The Ritual of Binding
Judge Beauregard Jackson Lockwood Memorial State Prison. The name alone hung like the Doom of Damocles over anyone who passed by its ornamental gatehouse and scried its name—a cattle brand sunk into the stone in cold iron letters. Marking its time, place, and purpose as a challenging scar upon the beautiful face of the gentle coastal plain of my home state, it occupied an antebellum cotton field. One felt the weight of history—of chain gangs, chattel slavery, and Old Testament judgment—merely with a glance at its granite stone walls and perimeter fence of concertina wire repurposed from the Great War.
Known to the local folk as Lockwood Fields, the cold granite stone walls were hewn, cut, shaped, and placed with the labor of its would-be inhabitants. Built to house those who broke the law in a period when all one needed to do so was to be of a dark enough complexion and behave as though they were equal by birthright to those of light skin, Lockwood Fields was named after a lauded Judge who ruled by gavel during the day and torch by night. Even as a mere witness of history, I felt as though I were condemned to live, rot, and die within the confines of the thin, barred windows and thick, stone walls.

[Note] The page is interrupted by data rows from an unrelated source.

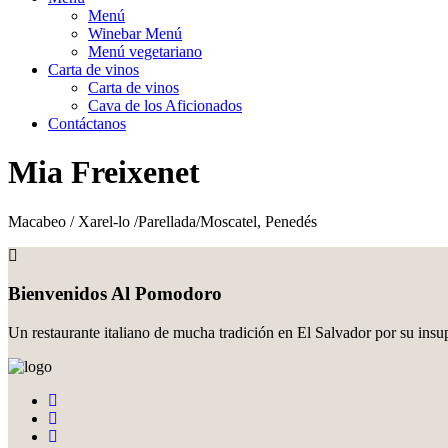
Menú
Winebar Menú
Menú vegetariano
Carta de vinos
Carta de vinos
Cava de los Aficionados
Contáctanos
Mia Freixenet
Macabeo / Xarel-lo /Parellada/Moscatel, Penedés
Bienvenidos Al Pomodoro
Un restaurante italiano de mucha tradición en El Salvador por su insu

The main hall was some four-stories high, with long and narrow halls and narrower catwalks which passed the various blocks of cells. Without indoor plumbing, stains of decay, rot, and disgust colored privy-like holes in walls and floors where the edifice’s willing mouths swallowed the filth whole without complaint. Here, criminals and miscreants of all walks found their respite from freedom, brought low by labor and the oppression of the guards in that ‘break the body, save the soul’ mantra of both Slavemasters and Inquisitors.
Strange then, in a place of such oppression and disgust and stain of history, I found a moment of most transformative pleasure brought by fantasy—my mind light with ideas, and my loins with passion.
Walking down the block of cells, I heard my heels click against the cold stone floor in a metronomic gait, marking the passage of time for my willing captives, each held in their own cell. Cells would be marked according to the crime in the old ways: Thievery, Adultery, Sodomy, Indecency, Drunkenness, Lewdness, and the like.
Within each cell, each person—men, women, non-conforming folx—finds themself bound according to the punishment most effective for their psyche. Some are chained to the wall, deep-set anchors making a convenient St. Andrews Cross. Some hang upside down by rope, limbs bound into contortion. Others have bars spreading their legs, arms bound in prayer. Every scene—a moment of pure vulnerability built upon their need to fulfill their precise desire. Their crime—to act out instead of asking permission.
With my crop, hand, feather, my own tongue, they feel my presence, slowly warming to it. Paroled only to my musings, my touch their only liberty, they come to crave me. Their need grows with each bound hour and day until time loses all meaning, marked now only by the click of my heels as I approach until the slightest graze of fingertip, the slightest of my breaths, the hem of a flowing skirt causes their own crescendo of passion.
Even though they are all my prisoners, they are there because they want it. They need me, and I cherish each one of my prisoners, giving them the gift of my intimacy and attention. I Know them again and again, and I ensure their needs are met. Such is the Ritual of Binding—-to be bound is to be cared for, to trust with vulnerability, and to be given freedom within the chains and ropes that bind passions together.
Not every one of my cells is filled. Will you hand me the keys to your own cell and ask me to become your warden?